* **RAW DATA**:
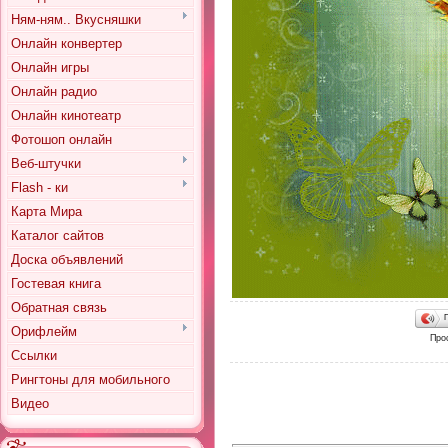
Ням-ням.. Вкусняшки
Онлайн конвертер
Онлайн игры
Онлайн радио
Онлайн кинотеатр
Фотошоп онлайн
Веб-штучки
Flash - ки
Карта Мира
Каталог сайтов
Доска объявлений
Гостевая книга
Обратная связь
Орифлейм
Про
Ссылки
Рингтоны для мобильного
Видео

* **REQUIREMENT**:
The task requires the full listing to be given again verbatim, without its pictures.

* **SOLUTION TO THIS EXERCISE**:
Ням-ням.. Вкусняшки
Онлайн конвертер
Онлайн игры
Онлайн радио
Онлайн кинотеатр
Фотошоп онлайн
Веб-штучки
Flash - ки
Карта Мира
Каталог сайтов
Доска объявлений
Гостевая книга
Обратная связь
Орифлейм
Про
Ссылки
Рингтоны для мобильного
Видео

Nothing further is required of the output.